The taller second bar shows that the total national spending under a single-payer program would be higher than under current law. The $17 trillion in federal spending under current law would be shifted to help fund the new program, and the federal government would take over the $27 trillion in current health care spending by employers, households, and state and local governments.
Newman ends his article by conceding that Medicare for All could well have better outcomes for a large number of Americans, and be more cost-efficient than the maze that passes for our private health care system of today. But he claims that it would still likely be more trouble than it’s worth.
The upside to these impossibly draconian scenarios is that nobody would pay anything for health care, except in the $7,500 example. And it’s possible that Medicare for All would cover health care for more people at a lower total cost than we spend now, meaning the average cost per person would go down. The problem is transitioning from what we have now to whatever Medicare for all would be. And it’s a giant problem, like crossing the Mississippi River without a bridge or a boat. The other side might look great but you’ll die before you get there.
But a lot more people will die and/or go bankrupt if we do nothing, Rick. Which should be the point of putting in Medicare for All to prevent that, shouldn’t it? Or are you more concerned with the well-being of health insurance execs and bean-counters over 300 million Americans? The answer Rick and other “centrists” might give to that question would tell a lot.

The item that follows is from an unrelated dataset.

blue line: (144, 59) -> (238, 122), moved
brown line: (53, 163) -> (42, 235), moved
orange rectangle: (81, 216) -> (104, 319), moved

Bottom line, there are a lot of things we spend big money on and tax for that have much less benefit to society than Medicare for All. And after the reduction in premiums and costs to businesses, whatever small amount has to be paid still seems to be worth it to me. But that's because I'm a nerd who thinks about these things and recognizes there is more to life than my own wallet.

5 comments:

  1. So, one of the arguments against changing our health system is transitioning to another system (like Medicare for all) would just be too hard. What happened to American exceptionalism? It’s a weak, losing argument. My guess is conservatives and the health insurance companies will scare voters with huge dollar amounts.

    Unfortunately most people confuse health insurance with health care making it easier to sway opinions.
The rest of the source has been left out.